SUPPLIED MATERIAL =
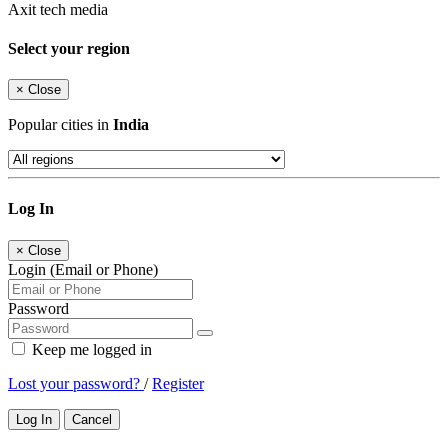
Axit tech media
Select your region
×
Close
Popular cities in
India
Log In
×
Close
Login (Email or Phone)
Password
Keep me logged in
Lost your password?
/
Register
Log In
Cancel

AIM OF THE TASK = Each line that holds the word "your" should be extracted from the records.

OUTPUT =
Select your region
Lost your password?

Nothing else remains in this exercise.